Retype each entry below, keeping every character the same.

________________________________________

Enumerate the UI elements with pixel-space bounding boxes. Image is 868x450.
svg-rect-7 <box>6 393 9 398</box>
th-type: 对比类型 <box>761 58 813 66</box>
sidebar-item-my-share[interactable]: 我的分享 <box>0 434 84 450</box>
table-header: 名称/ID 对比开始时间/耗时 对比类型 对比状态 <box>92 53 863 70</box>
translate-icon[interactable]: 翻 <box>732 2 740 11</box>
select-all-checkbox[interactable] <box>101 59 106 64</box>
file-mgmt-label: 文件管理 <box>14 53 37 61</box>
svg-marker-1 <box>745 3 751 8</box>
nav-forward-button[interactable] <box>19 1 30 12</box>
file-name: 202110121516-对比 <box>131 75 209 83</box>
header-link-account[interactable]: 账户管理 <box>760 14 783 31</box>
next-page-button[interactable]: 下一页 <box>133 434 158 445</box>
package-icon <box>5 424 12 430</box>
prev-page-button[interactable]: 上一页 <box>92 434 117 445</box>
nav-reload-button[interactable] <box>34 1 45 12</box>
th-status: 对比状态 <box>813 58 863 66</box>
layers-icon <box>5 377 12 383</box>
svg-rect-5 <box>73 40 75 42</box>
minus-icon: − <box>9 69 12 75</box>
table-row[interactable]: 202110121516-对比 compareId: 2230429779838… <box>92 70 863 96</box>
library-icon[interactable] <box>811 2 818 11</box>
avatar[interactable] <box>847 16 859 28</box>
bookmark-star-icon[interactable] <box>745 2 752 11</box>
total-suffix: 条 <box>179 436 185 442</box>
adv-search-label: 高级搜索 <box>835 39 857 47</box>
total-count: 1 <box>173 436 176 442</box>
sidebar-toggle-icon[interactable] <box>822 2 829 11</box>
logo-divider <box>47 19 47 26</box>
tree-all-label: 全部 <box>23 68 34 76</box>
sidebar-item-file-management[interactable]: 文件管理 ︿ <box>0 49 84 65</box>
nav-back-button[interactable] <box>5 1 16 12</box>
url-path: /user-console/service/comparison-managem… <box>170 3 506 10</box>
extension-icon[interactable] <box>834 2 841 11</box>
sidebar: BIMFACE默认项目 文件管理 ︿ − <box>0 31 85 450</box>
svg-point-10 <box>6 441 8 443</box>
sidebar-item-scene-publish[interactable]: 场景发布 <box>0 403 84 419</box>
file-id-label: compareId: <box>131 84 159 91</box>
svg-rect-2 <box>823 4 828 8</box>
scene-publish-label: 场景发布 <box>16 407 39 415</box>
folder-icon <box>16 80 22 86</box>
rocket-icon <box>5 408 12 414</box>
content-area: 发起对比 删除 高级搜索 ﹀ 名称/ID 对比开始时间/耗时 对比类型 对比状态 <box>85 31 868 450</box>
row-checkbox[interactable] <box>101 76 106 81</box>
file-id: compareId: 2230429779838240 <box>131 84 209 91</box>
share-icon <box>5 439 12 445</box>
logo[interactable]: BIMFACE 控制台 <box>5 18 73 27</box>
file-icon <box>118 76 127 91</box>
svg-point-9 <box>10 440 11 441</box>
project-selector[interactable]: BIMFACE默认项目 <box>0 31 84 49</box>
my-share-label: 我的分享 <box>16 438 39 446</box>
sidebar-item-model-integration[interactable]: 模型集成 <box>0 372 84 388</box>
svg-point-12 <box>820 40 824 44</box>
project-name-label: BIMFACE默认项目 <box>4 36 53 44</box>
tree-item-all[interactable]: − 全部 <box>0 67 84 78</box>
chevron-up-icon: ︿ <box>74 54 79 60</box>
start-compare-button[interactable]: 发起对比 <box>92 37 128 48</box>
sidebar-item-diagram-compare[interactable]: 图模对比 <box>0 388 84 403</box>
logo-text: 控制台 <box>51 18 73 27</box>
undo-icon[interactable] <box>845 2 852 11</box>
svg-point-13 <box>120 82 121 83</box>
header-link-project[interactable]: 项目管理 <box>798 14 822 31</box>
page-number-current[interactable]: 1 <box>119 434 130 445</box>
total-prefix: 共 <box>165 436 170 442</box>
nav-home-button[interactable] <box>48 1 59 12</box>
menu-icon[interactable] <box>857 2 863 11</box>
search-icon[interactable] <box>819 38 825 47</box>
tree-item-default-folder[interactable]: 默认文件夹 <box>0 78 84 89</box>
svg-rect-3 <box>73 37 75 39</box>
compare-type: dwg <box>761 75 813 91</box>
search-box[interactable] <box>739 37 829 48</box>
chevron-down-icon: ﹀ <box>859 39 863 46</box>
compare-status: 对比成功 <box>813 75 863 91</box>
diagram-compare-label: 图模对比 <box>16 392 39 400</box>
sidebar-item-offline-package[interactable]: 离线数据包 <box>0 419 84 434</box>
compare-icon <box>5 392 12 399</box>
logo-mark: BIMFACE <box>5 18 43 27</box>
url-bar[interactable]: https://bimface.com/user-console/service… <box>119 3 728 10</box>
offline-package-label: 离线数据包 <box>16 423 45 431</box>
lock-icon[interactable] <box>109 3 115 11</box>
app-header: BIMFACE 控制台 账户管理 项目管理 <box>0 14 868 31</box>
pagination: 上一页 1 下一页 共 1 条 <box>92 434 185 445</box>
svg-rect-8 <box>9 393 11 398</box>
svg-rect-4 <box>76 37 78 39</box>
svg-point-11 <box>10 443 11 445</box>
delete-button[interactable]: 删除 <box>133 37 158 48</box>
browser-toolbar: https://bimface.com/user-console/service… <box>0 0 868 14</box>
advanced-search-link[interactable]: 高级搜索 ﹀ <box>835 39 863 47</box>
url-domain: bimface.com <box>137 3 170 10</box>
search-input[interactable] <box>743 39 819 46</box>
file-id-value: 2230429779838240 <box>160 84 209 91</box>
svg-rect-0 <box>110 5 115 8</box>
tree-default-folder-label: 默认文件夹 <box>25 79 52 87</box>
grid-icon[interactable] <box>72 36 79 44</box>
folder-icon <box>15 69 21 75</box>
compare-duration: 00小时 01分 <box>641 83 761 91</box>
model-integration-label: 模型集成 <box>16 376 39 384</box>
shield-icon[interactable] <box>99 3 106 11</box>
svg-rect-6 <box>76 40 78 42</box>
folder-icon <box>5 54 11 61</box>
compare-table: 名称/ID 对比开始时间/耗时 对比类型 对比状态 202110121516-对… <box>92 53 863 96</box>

________________________________________

◆ Expected answer
Enumerate the UI elements with pixel-space bounding boxes. Image is 868x450.
svg-rect-7 <box>6 393 9 398</box>
th-type: 对比类型 <box>761 58 813 66</box>
sidebar-item-my-share[interactable]: 我的分享 <box>0 434 84 450</box>
table-header: 名称/ID 对比开始时间/耗时 对比类型 对比状态 <box>92 53 863 70</box>
translate-icon[interactable]: 翻 <box>732 2 740 11</box>
select-all-checkbox[interactable] <box>101 59 106 64</box>
file-mgmt-label: 文件管理 <box>14 53 37 61</box>
svg-marker-1 <box>745 3 751 8</box>
nav-forward-button[interactable] <box>19 1 30 12</box>
file-name: 202110121516-对比 <box>131 75 209 83</box>
header-link-account[interactable]: 账户管理 <box>760 14 783 31</box>
next-page-button[interactable]: 下一页 <box>133 434 158 445</box>
package-icon <box>5 424 12 430</box>
prev-page-button[interactable]: 上一页 <box>92 434 117 445</box>
nav-reload-button[interactable] <box>34 1 45 12</box>
th-status: 对比状态 <box>813 58 863 66</box>
layers-icon <box>5 377 12 383</box>
svg-rect-5 <box>73 40 75 42</box>
minus-icon: − <box>9 69 12 75</box>
table-row[interactable]: 202110121516-对比 compareId: 2230429779838… <box>92 70 863 96</box>
library-icon[interactable] <box>811 2 818 11</box>
avatar[interactable] <box>847 16 859 28</box>
bookmark-star-icon[interactable] <box>745 2 752 11</box>
total-suffix: 条 <box>179 436 185 442</box>
adv-search-label: 高级搜索 <box>835 39 857 47</box>
total-count: 1 <box>173 436 176 442</box>
sidebar-toggle-icon[interactable] <box>822 2 829 11</box>
logo-divider <box>47 19 47 26</box>
tree-all-label: 全部 <box>23 68 34 76</box>
sidebar-item-file-management[interactable]: 文件管理 ︿ <box>0 49 84 65</box>
nav-back-button[interactable] <box>5 1 16 12</box>
url-path: /user-console/service/comparison-managem… <box>170 3 506 10</box>
extension-icon[interactable] <box>834 2 841 11</box>
sidebar: BIMFACE默认项目 文件管理 ︿ − <box>0 31 85 450</box>
svg-point-10 <box>6 441 8 443</box>
sidebar-item-scene-publish[interactable]: 场景发布 <box>0 403 84 419</box>
file-id-label: compareId: <box>131 84 159 91</box>
svg-rect-2 <box>823 4 828 8</box>
scene-publish-label: 场景发布 <box>16 407 39 415</box>
folder-icon <box>16 80 22 86</box>
rocket-icon <box>5 408 12 414</box>
content-area: 发起对比 删除 高级搜索 ﹀ 名称/ID 对比开始时间/耗时 对比类型 对比状态 <box>85 31 868 450</box>
row-checkbox[interactable] <box>101 76 106 81</box>
file-id: compareId: 2230429779838240 <box>131 84 209 91</box>
share-icon <box>5 439 12 445</box>
logo[interactable]: BIMFACE 控制台 <box>5 18 73 27</box>
file-icon <box>118 76 127 91</box>
svg-point-9 <box>10 440 11 441</box>
project-selector[interactable]: BIMFACE默认项目 <box>0 31 84 49</box>
my-share-label: 我的分享 <box>16 438 39 446</box>
sidebar-item-model-integration[interactable]: 模型集成 <box>0 372 84 388</box>
svg-point-12 <box>820 40 824 44</box>
project-name-label: BIMFACE默认项目 <box>4 36 53 44</box>
tree-item-all[interactable]: − 全部 <box>0 67 84 78</box>
chevron-up-icon: ︿ <box>74 54 79 60</box>
start-compare-button[interactable]: 发起对比 <box>92 37 128 48</box>
sidebar-item-diagram-compare[interactable]: 图模对比 <box>0 388 84 403</box>
logo-text: 控制台 <box>51 18 73 27</box>
undo-icon[interactable] <box>845 2 852 11</box>
svg-point-13 <box>120 82 121 83</box>
header-link-project[interactable]: 项目管理 <box>798 14 822 31</box>
page-number-current[interactable]: 1 <box>119 434 130 445</box>
total-prefix: 共 <box>165 436 170 442</box>
nav-home-button[interactable] <box>48 1 59 12</box>
menu-icon[interactable] <box>857 2 863 11</box>
search-icon[interactable] <box>819 38 825 47</box>
tree-item-default-folder[interactable]: 默认文件夹 <box>0 78 84 89</box>
svg-rect-3 <box>73 37 75 39</box>
compare-type: dwg <box>761 75 813 91</box>
search-box[interactable] <box>739 37 829 48</box>
chevron-down-icon: ﹀ <box>859 39 863 46</box>
compare-status: 对比成功 <box>813 75 863 91</box>
diagram-compare-label: 图模对比 <box>16 392 39 400</box>
sidebar-item-offline-package[interactable]: 离线数据包 <box>0 419 84 434</box>
compare-icon <box>5 392 12 399</box>
logo-mark: BIMFACE <box>5 18 43 27</box>
url-bar[interactable]: https://bimface.com/user-console/service… <box>119 3 728 10</box>
offline-package-label: 离线数据包 <box>16 423 45 431</box>
lock-icon[interactable] <box>109 3 115 11</box>
app-header: BIMFACE 控制台 账户管理 项目管理 <box>0 14 868 31</box>
pagination: 上一页 1 下一页 共 1 条 <box>92 434 185 445</box>
svg-rect-8 <box>9 393 11 398</box>
svg-rect-4 <box>76 37 78 39</box>
svg-point-11 <box>10 443 11 445</box>
delete-button[interactable]: 删除 <box>133 37 158 48</box>
browser-toolbar: https://bimface.com/user-console/service… <box>0 0 868 14</box>
advanced-search-link[interactable]: 高级搜索 ﹀ <box>835 39 863 47</box>
url-domain: bimface.com <box>137 3 170 10</box>
search-input[interactable] <box>743 39 819 46</box>
file-id-value: 2230429779838240 <box>160 84 209 91</box>
svg-rect-0 <box>110 5 115 8</box>
tree-default-folder-label: 默认文件夹 <box>25 79 52 87</box>
grid-icon[interactable] <box>72 36 79 44</box>
folder-icon <box>15 69 21 75</box>
compare-duration: 00小时 01分 <box>641 83 761 91</box>
model-integration-label: 模型集成 <box>16 376 39 384</box>
shield-icon[interactable] <box>99 3 106 11</box>
svg-rect-6 <box>76 40 78 42</box>
folder-icon <box>5 54 11 61</box>
compare-table: 名称/ID 对比开始时间/耗时 对比类型 对比状态 202110121516-对… <box>92 53 863 96</box>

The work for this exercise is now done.